• _Task to carry out_: In the listing below, find the line containing "grande aliada para afastar a" and the line containing "Por Regina Célia Pereira, da Agência". Repeat exactly those two lines and every line between them, nothing more.

----------------

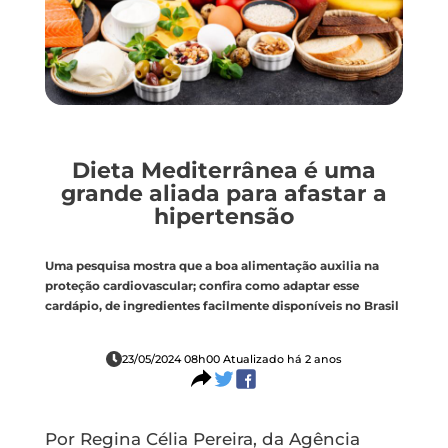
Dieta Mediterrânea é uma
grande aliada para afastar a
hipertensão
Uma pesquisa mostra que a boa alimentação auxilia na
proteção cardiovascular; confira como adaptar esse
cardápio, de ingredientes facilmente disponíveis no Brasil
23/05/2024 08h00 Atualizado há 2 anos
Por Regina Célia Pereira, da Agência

----------------

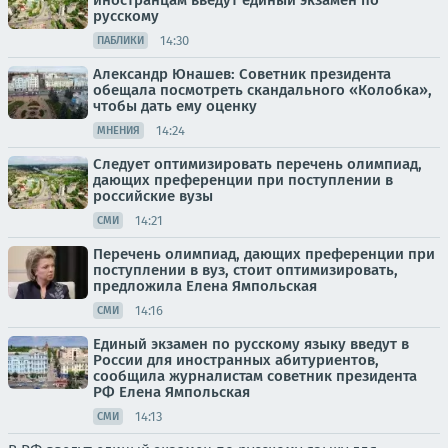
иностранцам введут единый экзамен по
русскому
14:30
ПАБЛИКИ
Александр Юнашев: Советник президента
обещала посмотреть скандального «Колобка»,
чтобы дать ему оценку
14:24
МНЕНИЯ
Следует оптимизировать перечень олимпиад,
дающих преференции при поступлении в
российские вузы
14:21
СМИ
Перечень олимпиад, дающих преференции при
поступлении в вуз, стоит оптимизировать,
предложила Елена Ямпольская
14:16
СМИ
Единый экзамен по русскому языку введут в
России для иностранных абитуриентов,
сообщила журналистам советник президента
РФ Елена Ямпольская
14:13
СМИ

----------------

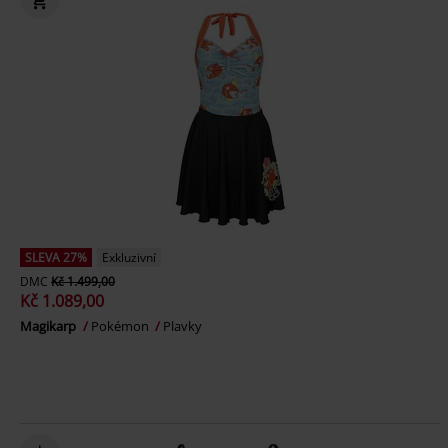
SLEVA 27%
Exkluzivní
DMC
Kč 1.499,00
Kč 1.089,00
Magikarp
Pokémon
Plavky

----------------

• _Expected answer_:
grande aliada para afastar a
hipertensão
Uma pesquisa mostra que a boa alimentação auxilia na
proteção cardiovascular; confira como adaptar esse
cardápio, de ingredientes facilmente disponíveis no Brasil
23/05/2024 08h00 Atualizado há 2 anos
Por Regina Célia Pereira, da Agência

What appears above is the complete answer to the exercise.